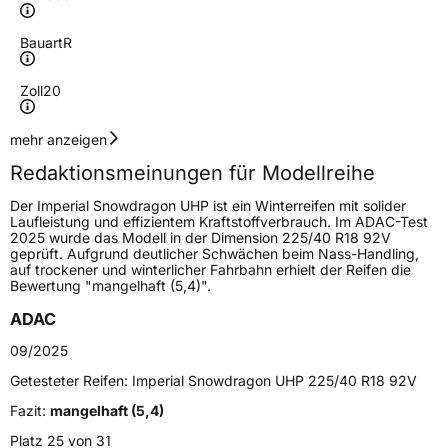
Bauart
R
Zoll
20
Geschwindigkeitsindex
V
mehr anzeigen
Redaktionsmeinungen für Modellreihe
Höchstgeschwindigkeit
240 km/h
Der Imperial Snowdragon UHP ist ein Winterreifen mit solider
Lastindex
102
Laufleistung und effizientem Kraftstoffverbrauch. Im ADAC-Test
2025 wurde das Modell in der Dimension 225/40 R18 92V
geprüft. Aufgrund deutlicher Schwächen beim Nass-Handling,
Höchstlast
850 kg
auf trockener und winterlicher Fahrbahn erhielt der Reifen die
Bewertung "mangelhaft (5,4)".
Generelle Merkmale
ADAC
Fahrzeugtyp
PKW
09/2025
Verwendung
Winterreifen
Getesteter Reifen:
Imperial Snowdragon UHP 225/40 R18 92V
Modellname
Snowdragon UHP
Fazit:
mangelhaft (5,4)
Fahrzeugart
PKW & SUV
Platz 25 von 31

PROBLEM DESCRIPTION :: Each entry should be repeated exactly as it appears; the pictures stay out.

THE COMPLETED TASK ::
Bauart
R
Zoll
20
Geschwindigkeitsindex
V
mehr anzeigen
Redaktionsmeinungen für Modellreihe
Höchstgeschwindigkeit
240 km/h
Der Imperial Snowdragon UHP ist ein Winterreifen mit solider
Lastindex
102
Laufleistung und effizientem Kraftstoffverbrauch. Im ADAC-Test
2025 wurde das Modell in der Dimension 225/40 R18 92V
geprüft. Aufgrund deutlicher Schwächen beim Nass-Handling,
Höchstlast
850 kg
auf trockener und winterlicher Fahrbahn erhielt der Reifen die
Bewertung "mangelhaft (5,4)".
Generelle Merkmale
ADAC
Fahrzeugtyp
PKW
09/2025
Verwendung
Winterreifen
Getesteter Reifen:
Imperial Snowdragon UHP 225/40 R18 92V
Modellname
Snowdragon UHP
Fazit:
mangelhaft (5,4)
Fahrzeugart
PKW & SUV
Platz 25 von 31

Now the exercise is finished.